Agencies launch plan for Truckee River cleanup at Tahoe
This fall, Montgomery will convene a multi-jurisdictional meeting to plan for long-term management of the rafting portion of the Truckee River, including analysis of existing and potential future operational methods.
A date, time and location are yet to be determined.
TAHOE CITY, Calif. — While the commercial rafting season on the Truckee River is over due to low water levels, people can still recreate on it, raising the question: Who will clean up trash left behind?
“The amount of trash in the river can be appalling,” said Aaron Rudnick, owner of the Truckee River Rafting Company. “… When you’re pulling out multiple trash bags worth of garbage just in the river, that’s unacceptable.”

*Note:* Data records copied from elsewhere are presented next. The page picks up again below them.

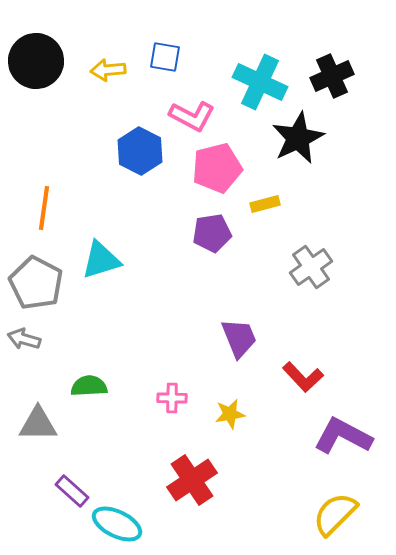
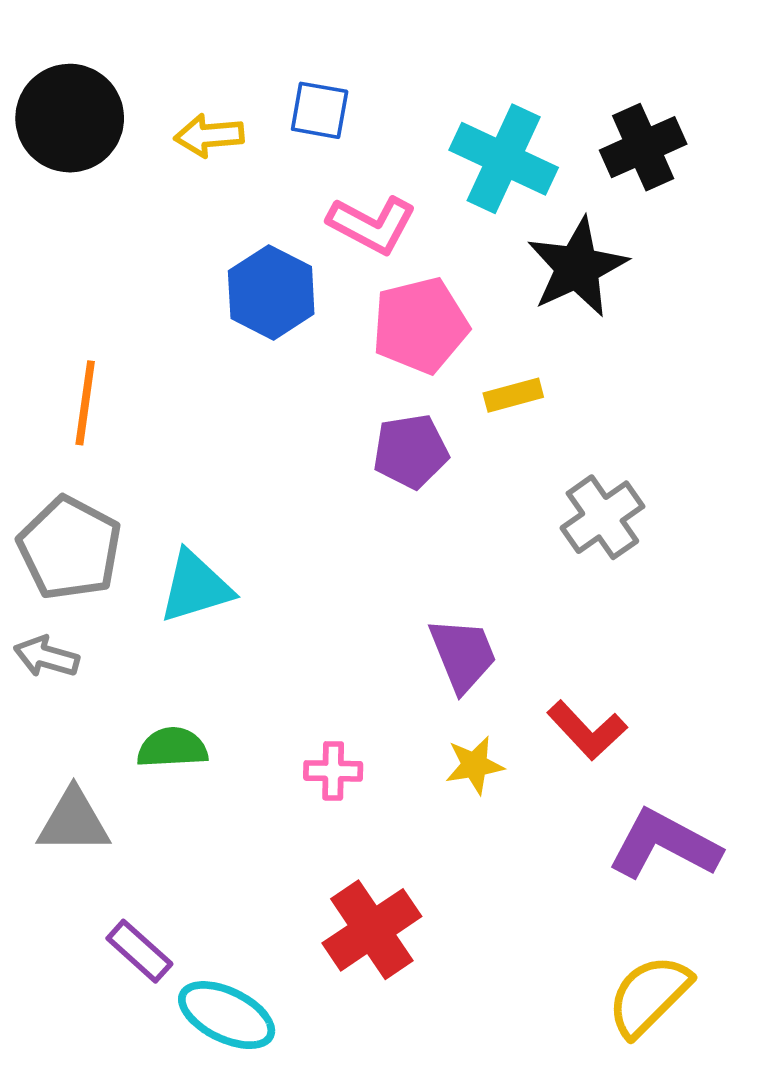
cyan triangle: (101, 260) -> (196, 587), moved
yellow star: (230, 414) -> (475, 765), moved

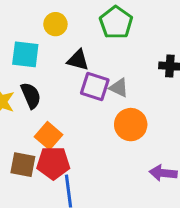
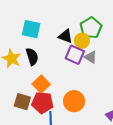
green pentagon: (116, 23) -> (91, 28), moved
yellow circle: (55, 24) -> (82, 41), moved
orange circle: (131, 125) -> (74, 101), moved

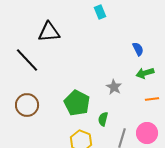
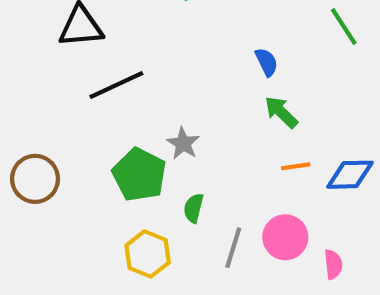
black line: (27, 60) -> (116, 85), moved, turned -72
green arrow: (145, 73) -> (281, 112), turned 60
gray star: (114, 87) -> (183, 143), moved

As part of their permit conditions, commercial companies such as Tahoe City-based TRRC are required to clean up garbage left behind by river users during their season.
Yet, the company’s operations ended July 24, and neighboring Truckee River Rafting and Mountain Air Sports shut down July 25, Rudnick said.

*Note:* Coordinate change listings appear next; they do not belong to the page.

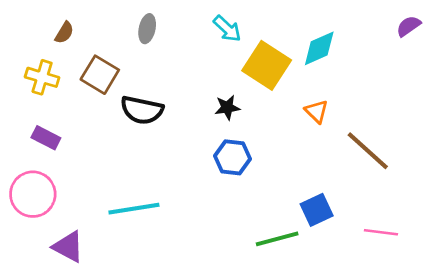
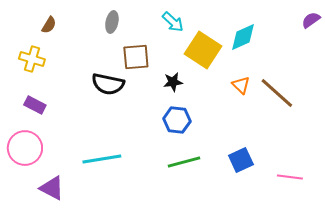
brown square: (100, 75) -> (136, 57), moved, turned -36
brown line: (368, 151) -> (277, 93), moved
green line: (277, 239) -> (184, 162), moved

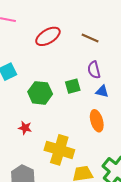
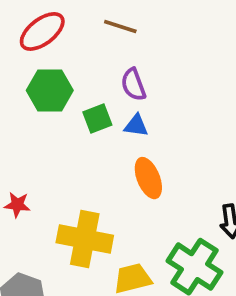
blue triangle: (102, 91) -> (136, 125), moved
green hexagon: (40, 93) -> (50, 90), moved

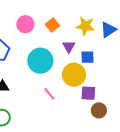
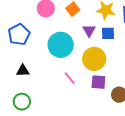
blue square: (87, 57) -> (108, 33), moved
purple square: (88, 93) -> (98, 82), moved

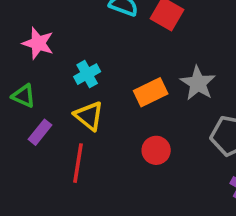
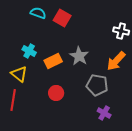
cyan cross: (87, 74) -> (29, 51), moved, turned -32

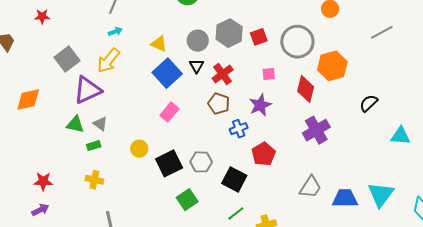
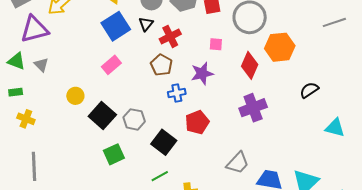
green rectangle: (94, 146) -> (16, 92), moved
black square: (169, 163) -> (102, 115), turned -32

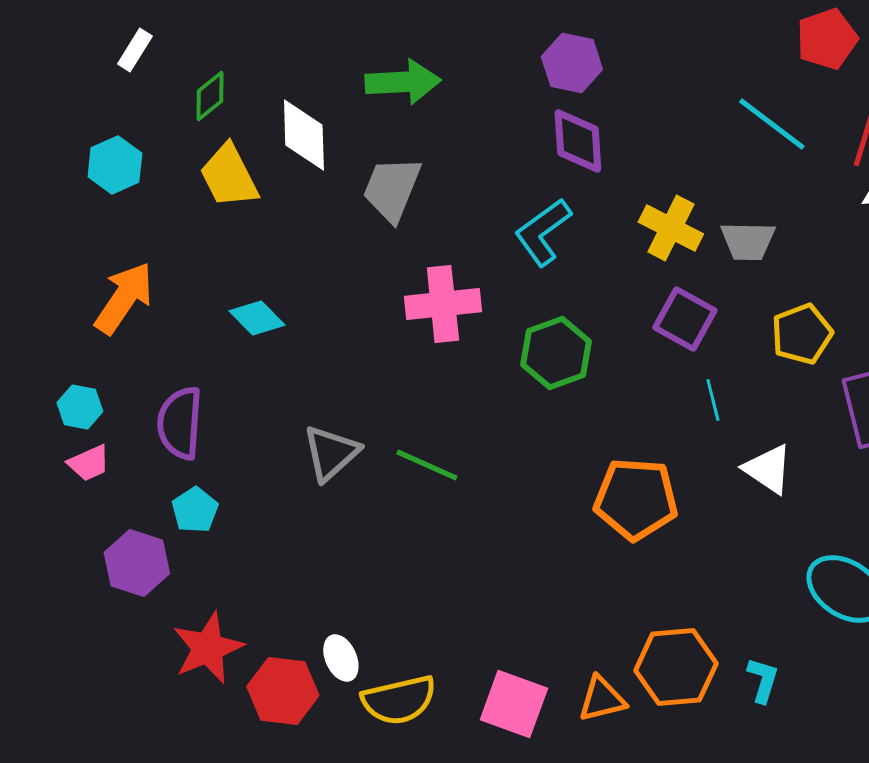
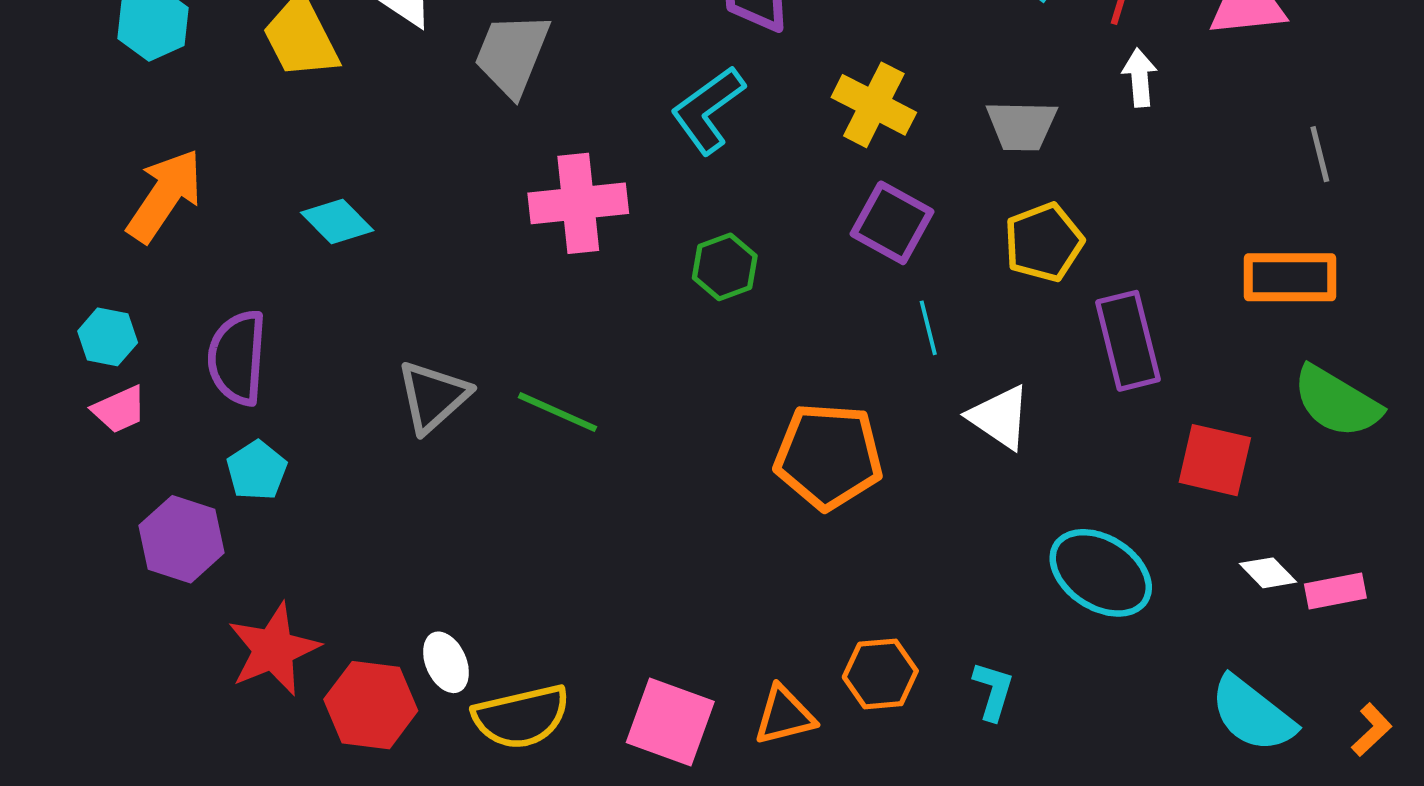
gray trapezoid: (748, 241) -> (1022, 126), moved
green hexagon: (556, 353) -> (725, 267), size x0.7
orange hexagon: (676, 667) -> (880, 674), size x0.7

“After they shut down, the responsibility for ensuring the cleanup has historically fallen to no one,” Jennifer Montgomery, Placer County Supervisor for District 5, said in a statement.

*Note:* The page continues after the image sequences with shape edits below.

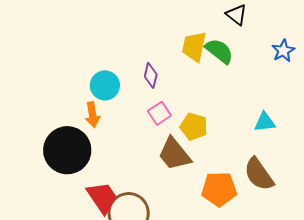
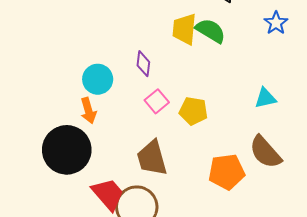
brown trapezoid: (174, 154) -> (152, 158), moved, turned 30

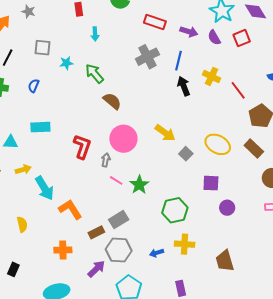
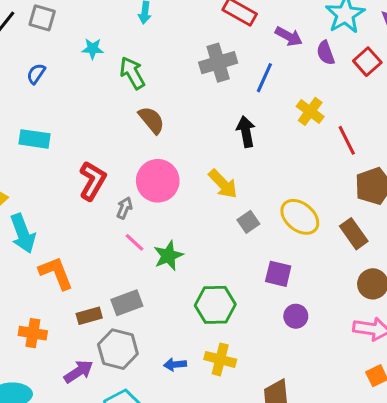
red square: (242, 38) -> (367, 62), turned -30
gray square: (43, 48) -> (42, 18), moved
black arrow: (184, 86) -> (246, 132), moved

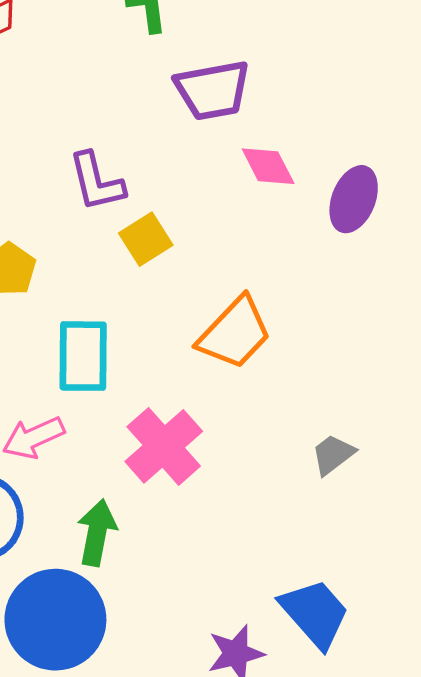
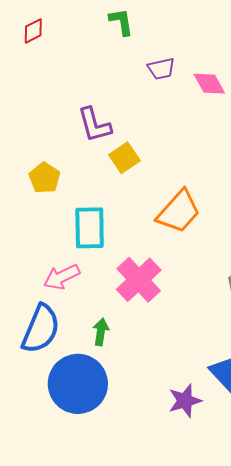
purple trapezoid: (213, 90) -> (161, 69), size x0.6
pink diamond: (268, 166) -> (209, 84), moved
green arrow: (97, 533) -> (101, 332), size x0.7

With at least another month in the rafting season, Placer County, in partnership with Tahoe National Forest, the Lake Tahoe Basin Management Unit of the U.S. Forest Service and Truckee River Watershed Council, launched a cleanup plan late last week.
“It takes a tremendous daily effort to keep the river clean,” Rudnick said, including swapping out garbage bags and cleaning the river and its banks of cans, bags, food wrappers and other debris.
The plan involves twice-daily pickup and removal of litter/trash, and checking of portable restrooms for cleanliness and supplies at launch points between Tahoe City and the River Ranch Lodge & Restaurant.
Tahoe City Public Utility District staff, who already manage the river bike path, will handle cleanup.
When asked if cleanup within the river’s waters will occur, Montgomery said: “We are working on a plan to address this as needed (and) not on a daily basis due to the reduced number of rafters for the remainder of the season.”
While commercial companies collect a fee from each rafter to fund cleanup, there is no mechanism for agencies to collect a similar fee from the private public who launch into Truckee River, Montgomery said.
Cleanup for the rest of the season should cost less than $4,000, she said, with $1,000 coming from the USFS Truckee Ranger District; $2,500 from county Transient Occupancy Tax funds; and in-kind labor from the Generation Green team (valued at about $800 a day), which is underwritten by the county’s portion of federal Rural School Funding.
The plan is expected to cease in early to mid-September, dependent on number of rafters who continue to use the river, Montgomery said.